GD2 Specific CAR and Interleukin-15 Expressing Autologous NKT Cells to Treat Children With Neuroblastoma (GINAKIT2)
0-9 years 10-17 years 18-26 years
This research study combines two different ways of fighting cancer: antibodies and Natural Killer T cells (NKT). Antibodies are types of proteins that protect the body from infectious diseases and possibly cancer. T cells, also called T lymphocytes, are special white blood cells that can kill other cells, including cells infected with viruses and tumor cells. Both antibodies and T cells have been used to treat patients with cancers. Investigators have found from previous research that they can put a new gene into T cells that will make them recognize cancer cells and kill them. In a previous clinical trial, investigators made artificial genes called a chimeric antigen receptors (CAR), from an antibody called 14g2a that recognizes GD2, a molecule found on almost all neuroblastoma cells (GD2-CAR). Investigators put these genes into the patients’ own T cells and gave them back to patients that had neuroblastoma.

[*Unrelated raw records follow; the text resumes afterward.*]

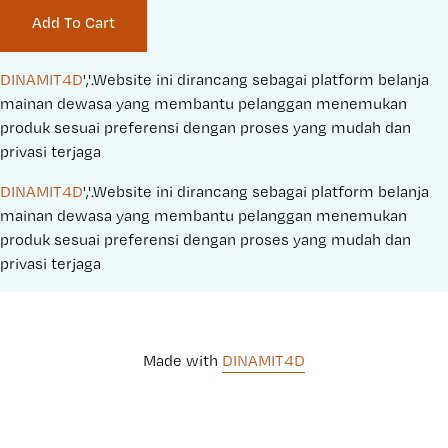
e
g
Add To Cart
P
i
r
n
i
a
DINAMIT4D
','.Website ini dirancang sebagai platform belanja 
c
l
mainan dewasa yang membantu pelanggan menemukan 
e
P
produk sesuai preferensi dengan proses yang mudah dan 
:
r
privasi terjaga
i
DINAMIT4D
','.Website ini dirancang sebagai platform belanja 
c
mainan dewasa yang membantu pelanggan menemukan 
e
produk sesuai preferensi dengan proses yang mudah dan 
:
privasi terjaga
Made with 
DINAMIT4D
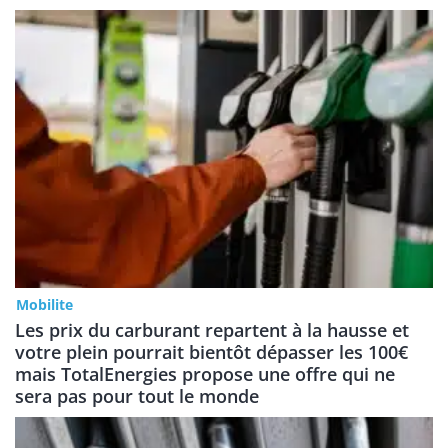
Mobilite
Les prix du carburant repartent à la hausse et
votre plein pourrait bientôt dépasser les 100€
mais TotalEnergies propose une offre qui ne
sera pas pour tout le monde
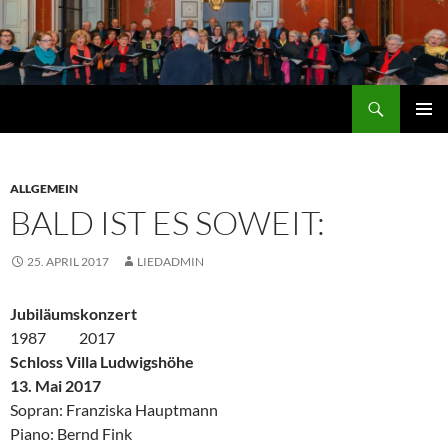
Zum
Inhalt
springen
Suchen
Lied-Ensemble Edenkoben
PRIMÄR
MENÜ
ALLGEMEIN
BALD IST ES SOWEIT:
25. APRIL 2017
LIEDADMIN
Jubiläumskonzert
1987 2017
Schloss Villa Ludwigshöhe
13. Mai 2017
Sopran: Franziska Hauptmann
Piano: Bernd Fink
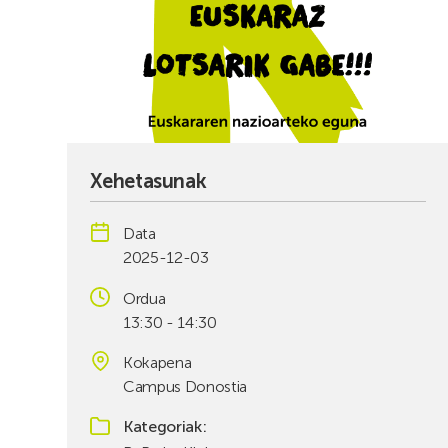
Xehetasunak
Data
2025-12-03
Ordua
13:30 - 14:30
Kokapena
Campus Donostia
Kategoriak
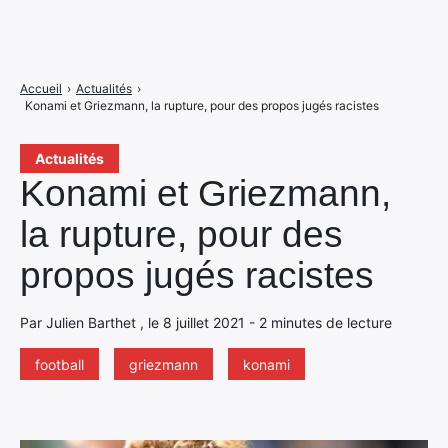
Accueil
›
Actualités
›
Konami et Griezmann, la rupture, pour des propos jugés racistes
Actualités
Konami et Griezmann,
la rupture, pour des
propos jugés racistes
Par Julien Barthet , le 8 juillet 2021 - 2 minutes de lecture
football
griezmann
konami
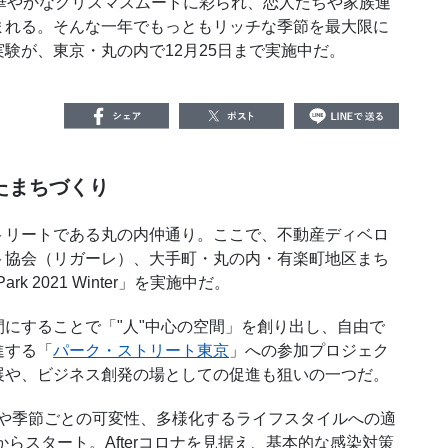
華やかなクリスマスムードに彩られ、恋人たちや家族連
まれる。そんな一年でもっともリッチな季節を最大限に
験が、東京・丸の内で12月25日まで実施中だ。
たまちづくり
リートである丸の内仲通り。ここで、不動産ディベロ
ト協会（リガーレ）、大手町・丸の内・有楽町地区まち
ark 2021 Winter」を実施中だ。
にすることで「"人"中心の空間」を創り出し、自由で
進する「
パーク・ストリート東京
」への参加プロジェク
展や、ビジネス創発の場としての促進も狙いの一つだ。
「通りの役割や季節ごとの可変性、多様化するライフスタイルへの適
からスタート。Afterコロナを見据え、基本的な感染対策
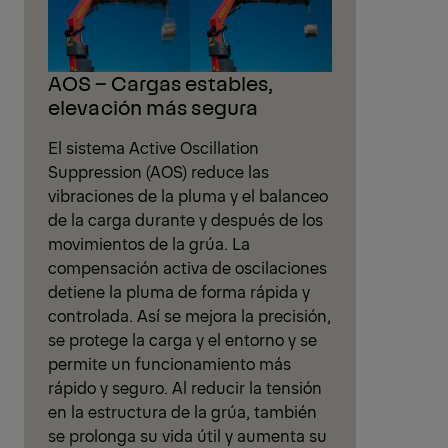
AOS – Cargas estables,
elevación más segura
El sistema Active Oscillation
Suppression (AOS) reduce las
vibraciones de la pluma y el balanceo
de la carga durante y después de los
movimientos de la grúa. La
compensación activa de oscilaciones
detiene la pluma de forma rápida y
controlada. Así se mejora la precisión,
se protege la carga y el entorno y se
permite un funcionamiento más
rápido y seguro. Al reducir la tensión
en la estructura de la grúa, también
se prolonga su vida útil y aumenta su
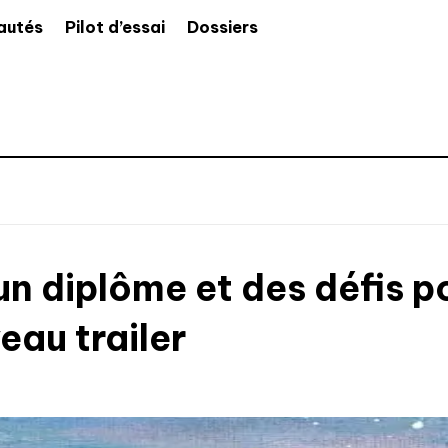
autés
Pilot d’essai
Dossiers
 un diplôme et des défis 
eau trailer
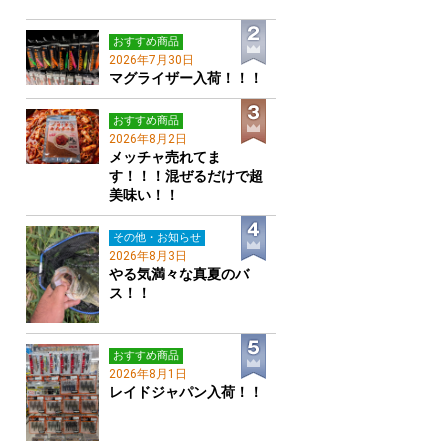
おすすめ商品
2026年7月30日
マグライザー入荷！！！
おすすめ商品
2026年8月2日
メッチャ売れてま
す！！！混ぜるだけで超
美味い！！
その他・お知らせ
2026年8月3日
やる気満々な真夏のバ
ス！！
おすすめ商品
2026年8月1日
レイドジャパン入荷！！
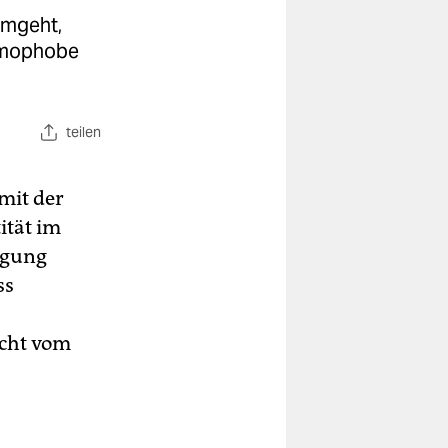
umgeht,
homophobe
teilen
mit der
ität im
lgung
ss
icht vom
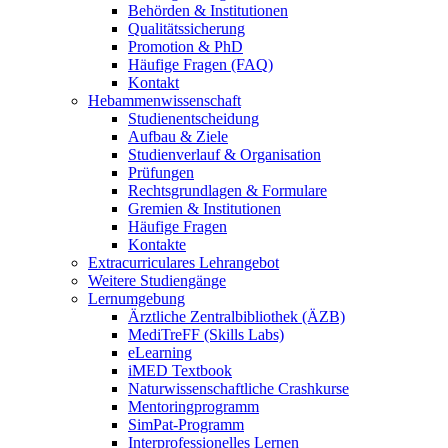
Behörden & Institutionen
Qualitätssicherung
Promotion & PhD
Häufige Fragen (FAQ)
Kontakt
Hebammenwissenschaft
Studienentscheidung
Aufbau & Ziele
Studienverlauf & Organisation
Prüfungen
Rechtsgrundlagen & Formulare
Gremien & Institutionen
Häufige Fragen
Kontakte
Extracurriculares Lehrangebot
Weitere Studiengänge
Lernumgebung
Ärztliche Zentralbibliothek (ÄZB)
MediTreFF (Skills Labs)
eLearning
iMED Textbook
Naturwissenschaftliche Crashkurse
Mentoringprogramm
SimPat-Programm
Interprofessionelles Lernen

NKT cells are another special subgroup of white blood cells that can specifically go into tumor tissue of neuroblastoma. Inside the tumor, there are other white blood cells called macrophages which help the cancer cells to grow and recover from injury. NKT cells can specifically kill these macrophages and slow the tumor growth.
We will expand NKT cells and add GD2-specific chimeric antigen receptors to the cells. We think these cells might be better able to attack NB since they also work by destroying the macrophages that allows the tumor to grow. The chimeric antigen receptor will also contain a gene segment to make the NKT cells last longer. This gene segment is called CD28. In addition, to further improve the antitumor activity of the GINAKIT cells we added another gene expressing a molecule called Interleukin -15 (IL-15). The combination of these 3 components showed the most antitumor activity by CAR expressing NKT cells and improved these cells’ survival in animal models.
GD2-CAR expressing NKTs have not been tested in patients so far. The purpose of this study is to find the largest effective and safe dose of GD2-CAR NKT cells (GINAKIT cells), to evaluate their effect on the tumor and how long they can be detected in the patient’s blood and what affect they have on the patient’s neuroblastoma.
(2019) NKT cells co-expressing a GD2-specific chimeric antigen receptor and IL-15 show enhanced in vivo persistence and antitumor activity against neuroblastoma.
Xu X, Huang W, Heczey A, Liu D, Guo L, Wood MS, Jin J, Courtney AN, Liu B, Di Pierro EJ, Hicks J, Barragan GA, Ngai H, Chen Y, Savoldo B, Dotti G, Metelitsa LS. NKT cells co-expressing a GD2-specific chimeric antigen receptor and IL-15 show enhanced in vivo persistence and antitumor activity against neuroblastoma. Clin Cancer Res. 2019 Sep 4. pii: clincanres.0421.2019. doi: 10.1158/1078-0432.CCR-19-0421.
Vα24-invariant natural killer T cells (NKTs) are attractive carriers for chimeric antigen receptors (CARs) due to their inherent antitumor properties and preferential localization to tumor sites. However, limited persistence of CAR-NKTs in tumor-bearing mice is associated with tumor recurrence. Here, we evaluated whether co-expression of the NKT homeostatic cytokine IL-15 with a CAR enhances the in vivo persistence and therapeutic efficacy of CAR-NKTs.
Human primary NKTs were ex vivo expanded and transduced with CAR constructs containing an optimized GD2-specific single-chain variable fragment and either the CD28 or 4-1BB costimulatory endodomain, each with or without IL-15 (GD2.CAR or GD2.CAR.15). Constructs that mediated robust CAR-NKT cell expansion were selected for further functional evaluation in vitro and in xenogeneic mouse models of neuroblastoma (NB).
Co-expression of IL-15 with either costimulatory domain increased CAR-NKT absolute numbers. However, constructs containing 4-1BB induced excessive activation-induced cell death and reduced numeric expansion of NKTs compared with respective CD28-based constructs. Further evaluation of CD28-based GD2.CAR and GD2.CAR.15 showed that co-expression of IL-15 led to reduced expression levels of exhaustion markers in NKTs and increased multi-round in vitro tumor cell killing. Following transfer into mice bearing NB xenografts, GD2.CAR.15 NKTs demonstrated enhanced in vivo persistence, increased localization to tumor sites, and improved tumor control compared to GD2.CAR NKTs. Importantly, GD2.CAR.15 NKTs did not produce significant toxicity as determined by histopathological analysis.
Our results informed selection of the CD28-based GD2.CAR.15 construct for clinical testing and led to initiation of a first-in-human CAR-NKT clinical trial (NCT03294954).